▶ [WHAT THIS TASK INVOLVES]: Although the records contain pictures, the copy must not; reproduce everything else in them exactly.

▶ [MATERIAL FOR THIS TASK]:
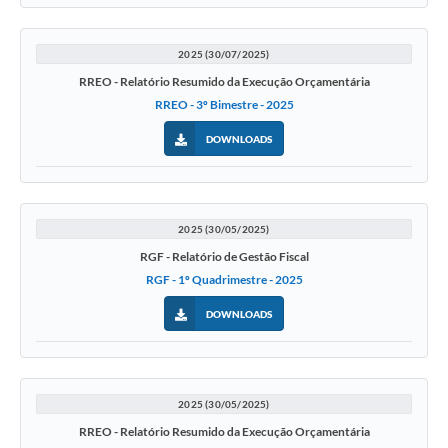
2025 (30/07/2025)
RREO - Relatório Resumido da Execução Orçamentária
RREO - 3º Bimestre - 2025
DOWNLOADS
2025 (30/05/2025)
RGF - Relatório de Gestão Fiscal
RGF - 1º Quadrimestre - 2025
DOWNLOADS
2025 (30/05/2025)
RREO - Relatório Resumido da Execução Orçamentária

▶ [RESPONSE FOR THIS EXERCISE]:
2025 (30/07/2025)
RREO - Relatório Resumido da Execução Orçamentária
RREO - 3º Bimestre - 2025
DOWNLOADS
2025 (30/05/2025)
RGF - Relatório de Gestão Fiscal
RGF - 1º Quadrimestre - 2025
DOWNLOADS
2025 (30/05/2025)
RREO - Relatório Resumido da Execução Orçamentária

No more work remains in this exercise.